▶ Task directions: Write out the line that contains "たです。駐車場が狭いので、大満足で", then every following line to the end of the records below, with no other lines and no changes.

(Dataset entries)
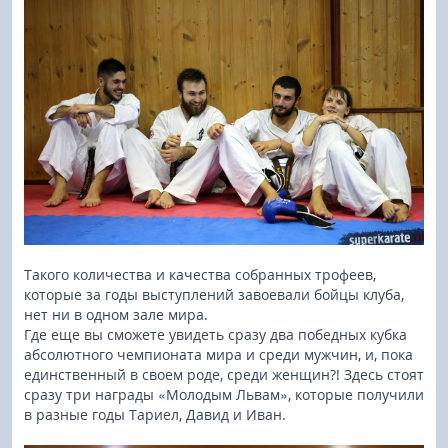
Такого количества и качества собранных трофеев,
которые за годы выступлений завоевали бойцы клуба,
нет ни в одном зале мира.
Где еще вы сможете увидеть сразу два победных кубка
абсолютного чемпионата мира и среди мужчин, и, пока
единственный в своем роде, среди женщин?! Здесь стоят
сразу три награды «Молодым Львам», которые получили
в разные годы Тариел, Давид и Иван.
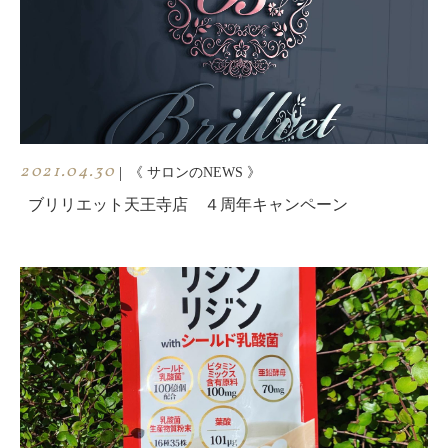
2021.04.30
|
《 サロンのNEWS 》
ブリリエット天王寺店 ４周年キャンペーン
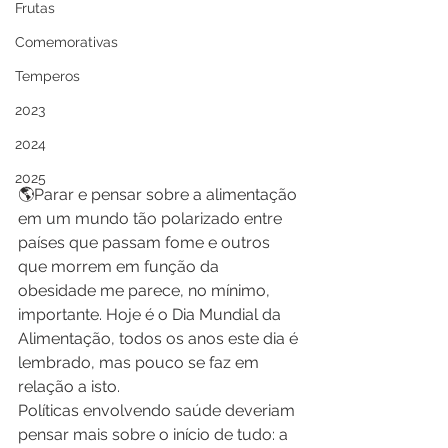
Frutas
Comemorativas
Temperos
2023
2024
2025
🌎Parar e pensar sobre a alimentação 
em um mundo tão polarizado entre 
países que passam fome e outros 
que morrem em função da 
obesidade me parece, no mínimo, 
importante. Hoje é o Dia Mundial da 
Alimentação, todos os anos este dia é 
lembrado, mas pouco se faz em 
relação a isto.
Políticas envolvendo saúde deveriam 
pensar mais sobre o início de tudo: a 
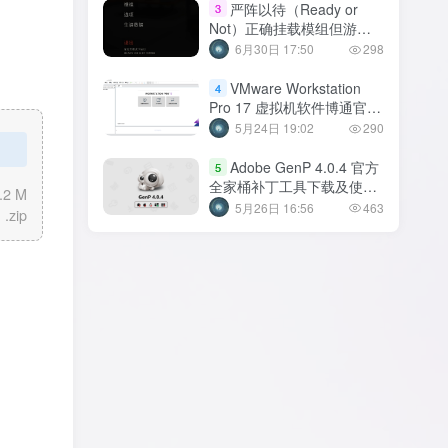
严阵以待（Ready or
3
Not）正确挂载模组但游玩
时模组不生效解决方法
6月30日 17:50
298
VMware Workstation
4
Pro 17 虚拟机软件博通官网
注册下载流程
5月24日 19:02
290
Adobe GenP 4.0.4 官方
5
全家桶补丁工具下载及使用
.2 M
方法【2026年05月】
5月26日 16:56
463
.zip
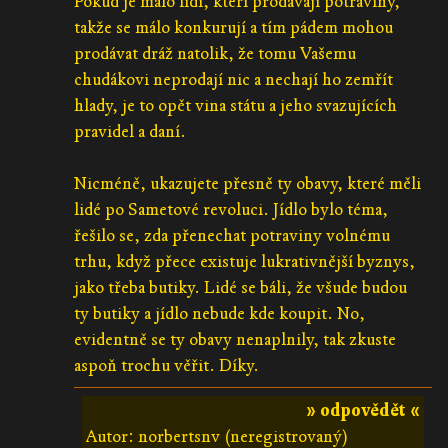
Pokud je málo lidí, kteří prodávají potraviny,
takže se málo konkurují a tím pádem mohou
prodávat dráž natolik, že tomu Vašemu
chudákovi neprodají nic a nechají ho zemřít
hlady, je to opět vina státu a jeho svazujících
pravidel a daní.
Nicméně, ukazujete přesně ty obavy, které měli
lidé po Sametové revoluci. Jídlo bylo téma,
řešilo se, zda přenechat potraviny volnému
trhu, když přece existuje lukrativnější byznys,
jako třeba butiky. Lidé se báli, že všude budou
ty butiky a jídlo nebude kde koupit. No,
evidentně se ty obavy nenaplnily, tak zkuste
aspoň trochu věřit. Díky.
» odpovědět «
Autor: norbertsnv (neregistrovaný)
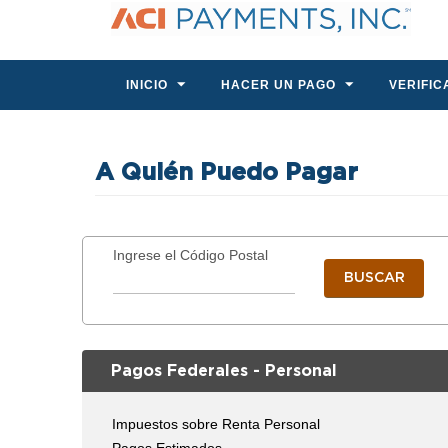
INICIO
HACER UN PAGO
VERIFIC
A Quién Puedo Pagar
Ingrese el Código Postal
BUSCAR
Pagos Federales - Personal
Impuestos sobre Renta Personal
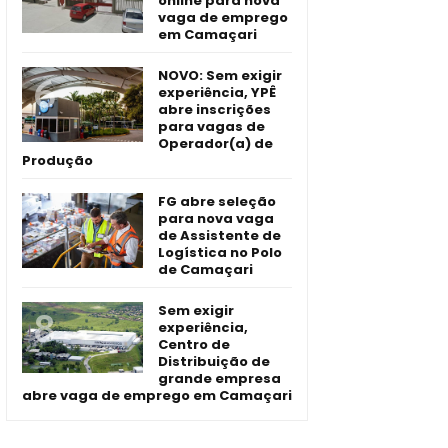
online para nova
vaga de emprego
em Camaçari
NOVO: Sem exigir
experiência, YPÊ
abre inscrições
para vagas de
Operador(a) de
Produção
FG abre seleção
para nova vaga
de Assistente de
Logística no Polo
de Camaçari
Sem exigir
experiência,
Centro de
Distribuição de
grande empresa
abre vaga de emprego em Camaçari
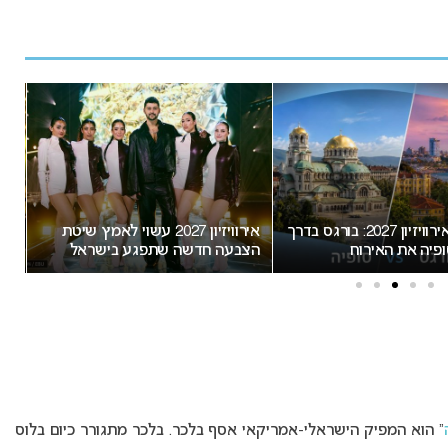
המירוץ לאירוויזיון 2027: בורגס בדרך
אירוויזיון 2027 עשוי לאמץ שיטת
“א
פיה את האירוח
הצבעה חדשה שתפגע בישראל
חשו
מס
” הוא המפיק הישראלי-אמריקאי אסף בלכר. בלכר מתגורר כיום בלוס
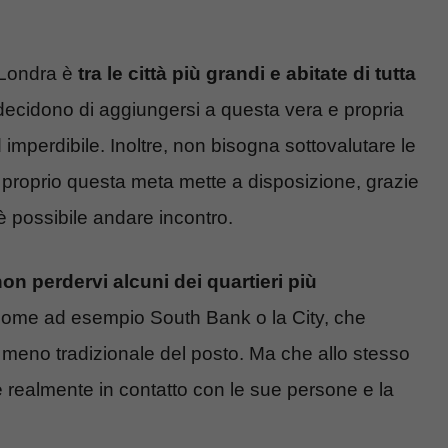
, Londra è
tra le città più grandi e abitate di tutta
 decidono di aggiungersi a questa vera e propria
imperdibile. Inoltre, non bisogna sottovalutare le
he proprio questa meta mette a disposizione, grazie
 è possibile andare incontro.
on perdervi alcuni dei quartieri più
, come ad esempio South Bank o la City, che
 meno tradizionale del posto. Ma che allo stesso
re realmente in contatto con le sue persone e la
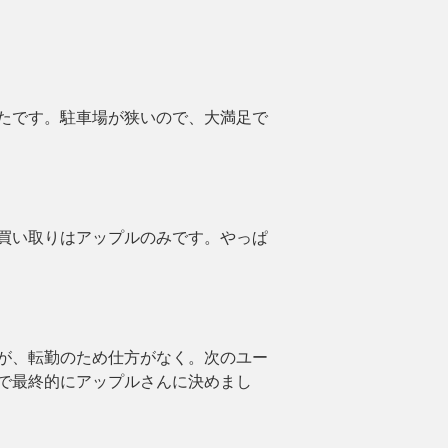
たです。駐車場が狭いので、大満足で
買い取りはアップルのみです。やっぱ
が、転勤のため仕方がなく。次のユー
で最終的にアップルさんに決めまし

▶ Response box:
たです。駐車場が狭いので、大満足で
買い取りはアップルのみです。やっぱ
が、転勤のため仕方がなく。次のユー
で最終的にアップルさんに決めまし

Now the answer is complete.